Stored entries:
╭──

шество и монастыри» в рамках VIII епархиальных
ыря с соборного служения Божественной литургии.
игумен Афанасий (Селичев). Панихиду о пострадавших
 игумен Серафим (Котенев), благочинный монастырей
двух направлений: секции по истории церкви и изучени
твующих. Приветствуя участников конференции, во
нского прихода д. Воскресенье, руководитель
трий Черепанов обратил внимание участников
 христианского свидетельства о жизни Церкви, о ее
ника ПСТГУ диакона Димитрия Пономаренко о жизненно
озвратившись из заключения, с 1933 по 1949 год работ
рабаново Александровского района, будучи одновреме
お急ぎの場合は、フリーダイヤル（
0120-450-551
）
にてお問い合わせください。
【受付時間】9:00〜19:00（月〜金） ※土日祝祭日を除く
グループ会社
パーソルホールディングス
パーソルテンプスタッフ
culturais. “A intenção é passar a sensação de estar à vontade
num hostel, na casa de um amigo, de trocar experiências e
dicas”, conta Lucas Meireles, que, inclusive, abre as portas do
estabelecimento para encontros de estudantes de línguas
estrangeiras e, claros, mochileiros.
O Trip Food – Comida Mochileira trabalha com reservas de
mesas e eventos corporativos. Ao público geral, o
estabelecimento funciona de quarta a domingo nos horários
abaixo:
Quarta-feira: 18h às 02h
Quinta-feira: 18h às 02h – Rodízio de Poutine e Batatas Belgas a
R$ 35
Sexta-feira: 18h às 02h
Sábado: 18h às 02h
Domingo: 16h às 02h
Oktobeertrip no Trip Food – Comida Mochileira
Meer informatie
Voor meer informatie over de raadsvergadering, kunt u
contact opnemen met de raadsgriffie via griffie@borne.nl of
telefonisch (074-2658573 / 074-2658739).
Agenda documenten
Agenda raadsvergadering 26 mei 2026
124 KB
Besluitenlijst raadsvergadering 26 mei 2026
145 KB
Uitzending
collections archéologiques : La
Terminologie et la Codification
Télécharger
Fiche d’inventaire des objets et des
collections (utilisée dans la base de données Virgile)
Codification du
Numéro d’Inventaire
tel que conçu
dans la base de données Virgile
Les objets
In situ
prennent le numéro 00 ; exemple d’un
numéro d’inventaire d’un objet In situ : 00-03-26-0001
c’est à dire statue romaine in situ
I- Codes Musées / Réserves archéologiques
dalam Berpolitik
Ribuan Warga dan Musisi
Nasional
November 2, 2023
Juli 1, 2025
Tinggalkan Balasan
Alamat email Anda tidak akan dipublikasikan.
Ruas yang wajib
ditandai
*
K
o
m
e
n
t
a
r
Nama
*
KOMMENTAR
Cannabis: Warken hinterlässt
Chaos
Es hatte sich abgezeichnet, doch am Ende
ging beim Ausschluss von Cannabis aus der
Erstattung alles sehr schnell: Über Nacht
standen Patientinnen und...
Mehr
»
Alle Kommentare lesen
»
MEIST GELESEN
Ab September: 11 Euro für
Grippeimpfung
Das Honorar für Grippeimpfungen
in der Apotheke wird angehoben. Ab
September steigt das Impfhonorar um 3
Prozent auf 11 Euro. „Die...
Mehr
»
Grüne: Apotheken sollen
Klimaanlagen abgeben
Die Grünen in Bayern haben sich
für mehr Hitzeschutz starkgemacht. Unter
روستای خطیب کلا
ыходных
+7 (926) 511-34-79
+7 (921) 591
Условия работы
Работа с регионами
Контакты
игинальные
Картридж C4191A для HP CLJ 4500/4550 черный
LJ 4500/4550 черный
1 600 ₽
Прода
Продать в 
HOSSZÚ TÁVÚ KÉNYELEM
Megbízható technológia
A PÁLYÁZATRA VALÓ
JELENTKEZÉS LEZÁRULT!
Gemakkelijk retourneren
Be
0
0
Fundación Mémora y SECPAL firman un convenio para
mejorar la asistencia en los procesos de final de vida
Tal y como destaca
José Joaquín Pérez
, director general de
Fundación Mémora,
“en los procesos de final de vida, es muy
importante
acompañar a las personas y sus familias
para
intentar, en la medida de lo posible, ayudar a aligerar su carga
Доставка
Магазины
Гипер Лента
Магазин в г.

╰──
╭──

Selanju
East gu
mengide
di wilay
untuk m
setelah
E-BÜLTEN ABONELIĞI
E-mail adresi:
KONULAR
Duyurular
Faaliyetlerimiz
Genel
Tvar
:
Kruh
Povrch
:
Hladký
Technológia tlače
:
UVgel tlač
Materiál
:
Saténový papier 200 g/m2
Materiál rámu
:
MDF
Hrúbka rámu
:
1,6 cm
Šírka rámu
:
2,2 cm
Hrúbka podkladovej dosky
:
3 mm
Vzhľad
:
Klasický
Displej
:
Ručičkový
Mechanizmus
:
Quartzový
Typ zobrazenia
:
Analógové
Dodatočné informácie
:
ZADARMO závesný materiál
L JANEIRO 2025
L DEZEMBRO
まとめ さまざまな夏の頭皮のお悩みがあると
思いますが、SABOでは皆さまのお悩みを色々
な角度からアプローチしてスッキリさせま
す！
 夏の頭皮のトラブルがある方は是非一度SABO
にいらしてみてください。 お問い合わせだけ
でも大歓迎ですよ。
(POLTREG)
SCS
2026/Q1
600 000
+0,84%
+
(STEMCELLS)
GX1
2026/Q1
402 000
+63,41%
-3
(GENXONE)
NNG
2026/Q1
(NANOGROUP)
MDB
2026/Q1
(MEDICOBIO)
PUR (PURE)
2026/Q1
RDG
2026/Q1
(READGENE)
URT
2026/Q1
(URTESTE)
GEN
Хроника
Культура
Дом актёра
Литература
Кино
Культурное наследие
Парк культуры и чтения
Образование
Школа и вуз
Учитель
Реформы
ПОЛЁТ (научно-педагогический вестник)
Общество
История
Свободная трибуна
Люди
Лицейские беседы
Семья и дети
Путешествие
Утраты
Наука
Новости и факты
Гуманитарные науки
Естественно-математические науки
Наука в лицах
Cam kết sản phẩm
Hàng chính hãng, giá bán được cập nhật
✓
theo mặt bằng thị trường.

╰──

**WHAT IS NEEDED:**
Each line above holding the word "informatie" counts; reply with how many there are, only the number.

**PROBLEM SOLUTION:**
2